Karr-Francis said her condition is kind of like riding a horse without the reins. When someone without bipolar disorder gets really “happy or joyful or elated,” they can pull back on that feeling; when they get sad, they can also pull back. It’s not so easy for her.
“When I’m on the throes of a manic episode or depression, I don’t have those reins,” she said.
As the coordinator for NAMI New Hampshire’s In Our Own Voice program, Karr-Francis speaks openly about her experience with mental illness and works with a panel of about 30 others who do the same.
The group gives presentations to civic organizations, police departments, school districts and anyone else who’s willing to listen around New Hampshire. The program also offers training for those interested in speaking out about their experiences.
“What I do, I don’t do it for myself, but for those who can’t speak,” she said. “Most of the people I work with, it’s their plight to help somebody else.”
Karr-Francis is also especially mindful of “safe messaging” when it comes to talking about suicide and mental illness. Even before Williams’s death, she’s been vigilant about reaching out to media outlets to ask them to avoid describing someone’s suicide in detail and to include resources for those seeking help.
The important thing, Karr-Francis and de Mello stressed, is to remember that mental illness affects people across all parts of the community. Williams’s death especially underscores that you can be successful and still have a serious mental illness, de Mello said.
“I hope what this has brought to light is that, No. 1, you can be very, very successful and still have a very serious mental illness,” she said. “And the opposite is true.”

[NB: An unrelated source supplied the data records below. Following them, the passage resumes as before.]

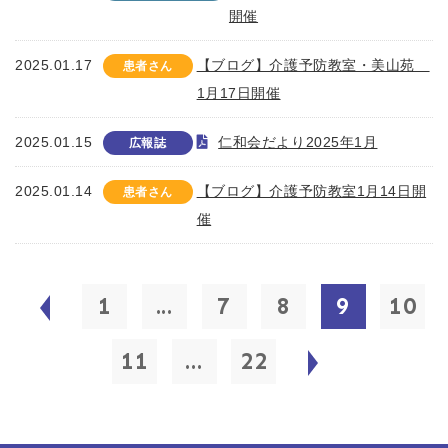
開催
2025.01.17
【ブログ】介護予防教室・美山苑
患者さん
1月17日開催
2025.01.15
仁和会だより2025年1月
広報誌
2025.01.14
【ブログ】介護予防教室1月14日開
患者さん
催
1
...
7
8
9
10
11
...
22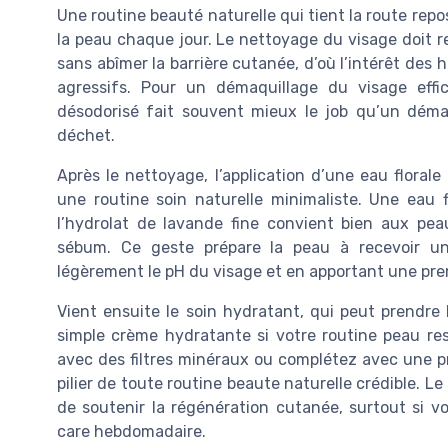
Une routine beauté naturelle qui tient la route repos
la peau chaque jour. Le nettoyage du visage doit ret
sans abîmer la barrière cutanée, d’où l’intérêt des 
agressifs. Pour un démaquillage du visage effi
désodorisé fait souvent mieux le job qu’un déma
déchet.
Après le nettoyage, l’application d’une eau flora
une routine soin naturelle minimaliste. Une eau f
l’hydrolat de lavande fine convient bien aux pea
sébum. Ce geste prépare la peau à recevoir u
légèrement le pH du visage et en apportant une pr
Vient ensuite le soin hydratant, qui peut prendre
simple crème hydratante si votre routine peau res
avec des filtres minéraux ou complétez avec une pr
pilier de toute routine beaute naturelle crédible. Le
de soutenir la régénération cutanée, surtout si vo
care hebdomadaire.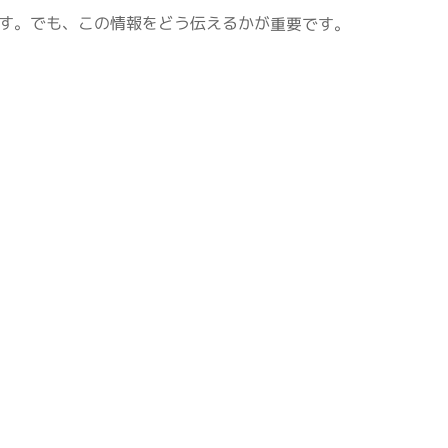
ます。でも、この情報をどう伝えるかが重要です。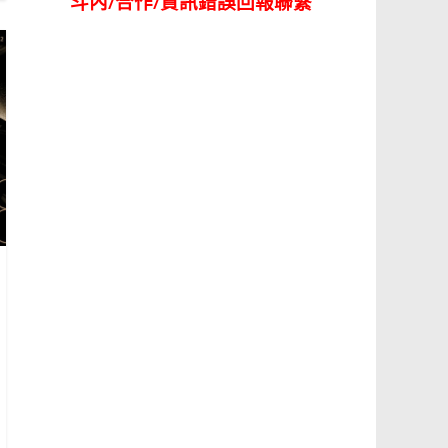
斗內/合作/資訊錯誤回報聯繫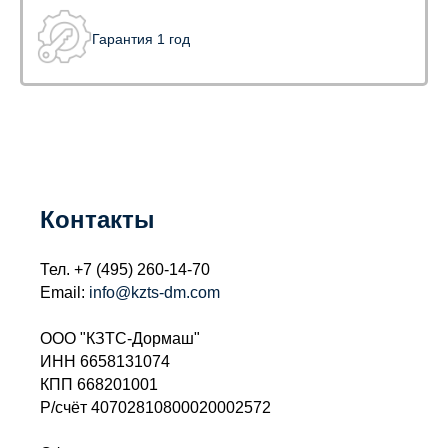
Гарантия 1 год
Контакты
Тел.
+7 (495) 260-14-70
Email:
info@kzts-dm.com
ООО "КЗТС-Дормаш"
ИНН 6658131074
КПП 668201001
Р/счёт 40702810800020002572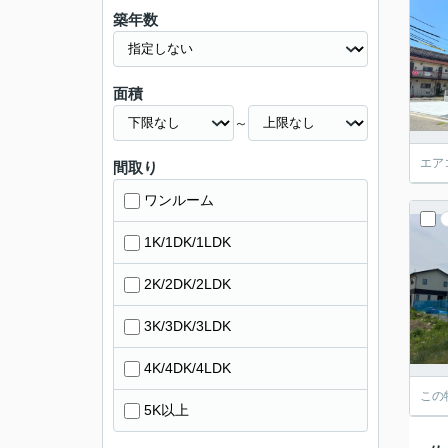
築年数
面積
～
エア
間取り
ワンルーム
1K/1DK/1LDK
2K/2DK/2LDK
3K/3DK/3LDK
4K/4DK/4LDK
この
5K以上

And just look at what Williams was able to contribute to society, de Mello said – his mental illness did not prevent him from making a mark on the world, nor should others’ conditions.
Talking safely about suicide
Elsewhere, others are also learning how to recognize signs of suicide in someone they know and how to direct people to help.

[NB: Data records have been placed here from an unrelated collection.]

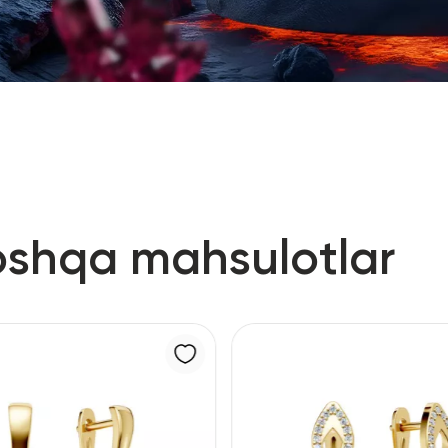
oshqa mahsulotlar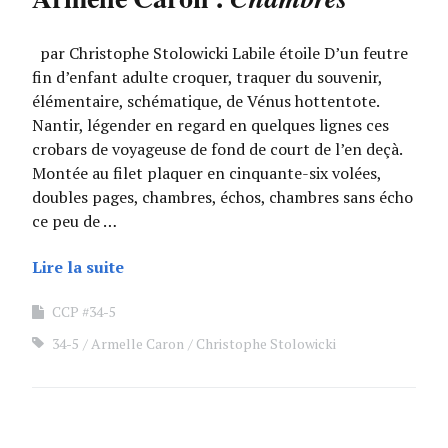
par Christophe Stolowicki Labile étoile D’un feutre
fin d’enfant adulte croquer, traquer du souvenir,
élémentaire, schématique, de Vénus hottentote.
Nantir, légender en regard en quelques lignes ces
crobars de voyageuse de fond de court de l’en deçà.
Montée au filet plaquer en cinquante-six volées,
doubles pages, chambres, échos, chambres sans écho
ce peu de …
Lire la suite
CCP #34-5
34-5
Armelle Caron
Christophe Stolowicki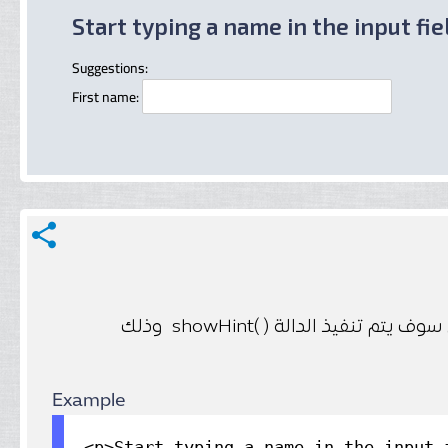
Start typing a name in the input fie
Suggestions:
First name:
share
في المثال السابق عندما يقوم المستخدم بكتابة احرف في حقل الادخال سوف يتم تنفيذ الدالة ( )showHint وذلك
Example
<p>Start typing a name in the input 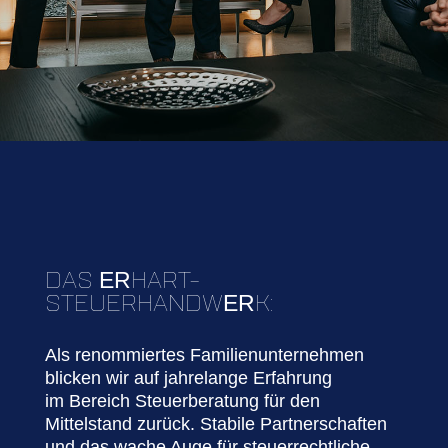
DAS
H
AR
T-
ER
STEUERHANDW
K:
ER
Als renommiertes Familienunternehmen
blicken wir auf jahrelange Erfahrung
im
Bereich Steuerberatung für den
Mittelstand zurück. Stabile Partnerschaften
und das
wache Auge für steuerrechtliche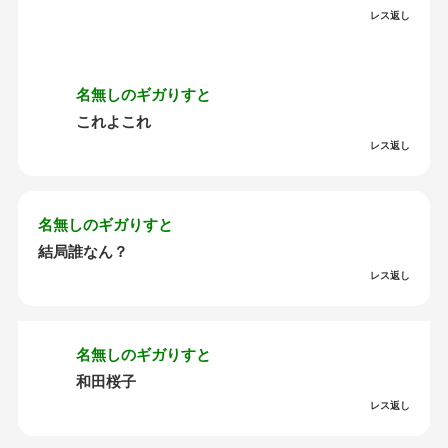
レス返し
名無しのギガりすと
これよこれ
レス返し
名無しのギガりすと
結局誰なん？
レス返し
名無しのギガりすと
和田桜子
レス返し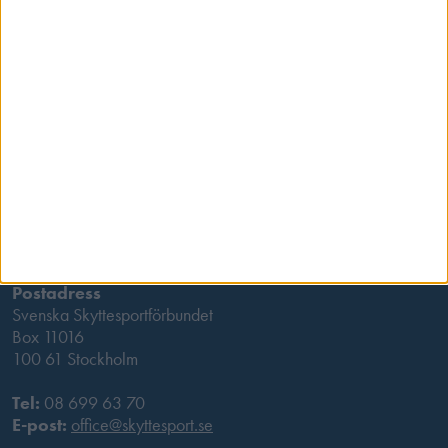
Besöksadress
Skansbrogatan 7
118 60 Stockholm
Postadress
Svenska Skyttesportförbundet
Box 11016
100 61 Stockholm
Tel:
08 699 63 70
E-post:
office@skyttesport.se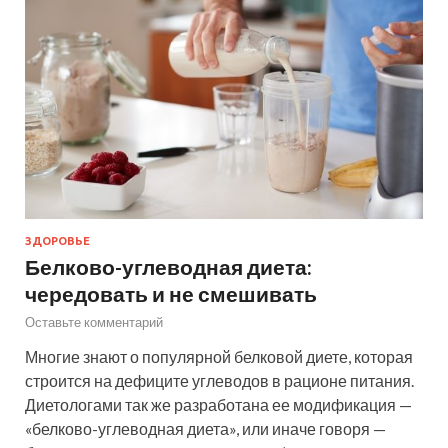
ЗДОРОВЬЕ
Белково-углеводная диета:
чередовать и не смешивать
Оставьте комментарий
Многие знают о популярной белковой диете, которая
строится на дефиците углеводов в рационе питания.
Диетологами так же разработана ее модификация —
«белково-углеводная диета», или иначе говоря —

Through a grant from the Substance Abuse and Mental Health Services Administration, NAMI New Hampshire is working with public health networks in the Lakes Region, Greater Concord and Greater Manchester to ramp up suicide prevention programs.

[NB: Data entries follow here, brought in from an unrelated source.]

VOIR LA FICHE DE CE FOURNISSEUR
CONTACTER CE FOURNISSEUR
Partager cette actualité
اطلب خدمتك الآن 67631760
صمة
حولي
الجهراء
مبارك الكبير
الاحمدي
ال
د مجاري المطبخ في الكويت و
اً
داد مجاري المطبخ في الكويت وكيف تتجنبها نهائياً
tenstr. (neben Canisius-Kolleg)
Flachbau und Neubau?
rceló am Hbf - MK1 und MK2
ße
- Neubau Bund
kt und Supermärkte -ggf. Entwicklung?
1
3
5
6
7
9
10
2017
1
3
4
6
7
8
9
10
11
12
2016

Traci Fowler, with the Lakes Region Partnership for Public Health, said the initiative has involved trainings for local businesses and schools to facilitate a “non-threatening” conversation about suicide. They’ve done workshops in Gilford and Laconia school districts, and there are plans to expand to others.
Child and Family Services of New Hampshire also treats people “across the lifespan,” Opie Williams said, and can help to connect people with local community mental health centers. It also places special focus on addressing mental health or substance abuse issues in kids and teenagers, she said, with the hope that detecting such issues early on might prevent someone from having more severe problems later in life.
NAMI New Hampshire also offers support for those who have lost loved ones to suicide, and de Mello encouraged people not to overlook the need to support these people as well as those who have considered suicide.
Above all, said Opie Williams and all of the others, people should approach conversations about suicide and mental illness with the understanding that these conditions do not have to be insurmountable. Sometimes it’s not possible to make all of the problems go away at once, but professionals and loved ones can show someone who’s suffering that incremental progress is possible.
“If you’re alive,” Opie Williams said, “there’s hope.”
For more information on the warning signs of suicide and how to help, there are several places to turn. The National Suicide Prevention Lifeline (1-800-273-8255) is available for those who are considering suicide and those who are worried about someone else. The Suicide Prevention Resource Center (sprc.org), The Connect Program (theconnectprogram.org) and the American Foundation for Suicide Prevention (afsp.org) also provide ample resources for discussing suicide and seeking treatment.